TASK DETAILS
After going through the data, give the number of lines that contain the word "Swim" as your sole answer.

Transcribed page contents
──────
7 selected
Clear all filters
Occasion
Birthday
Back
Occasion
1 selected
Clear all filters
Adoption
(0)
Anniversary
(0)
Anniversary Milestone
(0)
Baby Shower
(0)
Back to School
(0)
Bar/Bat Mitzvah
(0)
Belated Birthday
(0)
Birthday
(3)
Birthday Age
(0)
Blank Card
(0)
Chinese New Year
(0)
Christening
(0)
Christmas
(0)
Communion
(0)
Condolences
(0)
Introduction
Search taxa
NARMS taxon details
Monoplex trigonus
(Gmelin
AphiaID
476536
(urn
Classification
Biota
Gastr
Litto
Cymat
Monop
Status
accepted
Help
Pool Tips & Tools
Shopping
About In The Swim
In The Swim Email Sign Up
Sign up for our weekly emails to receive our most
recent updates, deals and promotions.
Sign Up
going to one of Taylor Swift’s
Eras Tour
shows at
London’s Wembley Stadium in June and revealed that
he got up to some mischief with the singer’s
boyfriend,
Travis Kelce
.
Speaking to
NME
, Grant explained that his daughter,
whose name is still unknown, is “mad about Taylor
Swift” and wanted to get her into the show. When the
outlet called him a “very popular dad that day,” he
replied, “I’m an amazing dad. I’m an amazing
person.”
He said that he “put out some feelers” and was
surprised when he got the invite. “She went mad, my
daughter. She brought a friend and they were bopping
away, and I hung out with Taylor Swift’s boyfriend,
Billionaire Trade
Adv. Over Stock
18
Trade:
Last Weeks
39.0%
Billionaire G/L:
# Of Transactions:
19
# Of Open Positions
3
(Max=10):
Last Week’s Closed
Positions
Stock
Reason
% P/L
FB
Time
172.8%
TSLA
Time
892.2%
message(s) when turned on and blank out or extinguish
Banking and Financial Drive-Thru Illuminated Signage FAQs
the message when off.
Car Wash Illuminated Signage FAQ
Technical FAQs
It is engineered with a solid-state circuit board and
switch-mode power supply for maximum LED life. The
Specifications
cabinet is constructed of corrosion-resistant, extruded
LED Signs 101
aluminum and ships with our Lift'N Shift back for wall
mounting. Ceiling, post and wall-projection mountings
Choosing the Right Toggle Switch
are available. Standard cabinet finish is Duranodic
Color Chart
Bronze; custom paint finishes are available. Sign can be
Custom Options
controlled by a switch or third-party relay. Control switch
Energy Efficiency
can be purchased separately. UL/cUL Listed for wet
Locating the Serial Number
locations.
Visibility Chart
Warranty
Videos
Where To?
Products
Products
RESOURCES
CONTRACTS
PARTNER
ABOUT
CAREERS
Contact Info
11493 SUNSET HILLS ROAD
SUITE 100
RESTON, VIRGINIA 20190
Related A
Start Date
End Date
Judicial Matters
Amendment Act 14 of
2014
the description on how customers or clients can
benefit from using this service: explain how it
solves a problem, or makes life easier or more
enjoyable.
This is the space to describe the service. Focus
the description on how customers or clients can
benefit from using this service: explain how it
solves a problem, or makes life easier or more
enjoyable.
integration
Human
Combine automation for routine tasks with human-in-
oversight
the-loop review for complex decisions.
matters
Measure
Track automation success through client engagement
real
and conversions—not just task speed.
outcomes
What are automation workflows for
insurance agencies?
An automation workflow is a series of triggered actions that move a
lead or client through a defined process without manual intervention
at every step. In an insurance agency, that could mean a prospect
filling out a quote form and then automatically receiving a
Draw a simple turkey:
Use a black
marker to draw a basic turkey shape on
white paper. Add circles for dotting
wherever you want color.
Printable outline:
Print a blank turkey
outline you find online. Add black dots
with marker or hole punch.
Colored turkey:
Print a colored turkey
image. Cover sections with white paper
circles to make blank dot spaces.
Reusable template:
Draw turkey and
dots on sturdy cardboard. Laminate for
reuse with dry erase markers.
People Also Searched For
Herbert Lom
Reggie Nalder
──────
REPLY TO THE TASK
2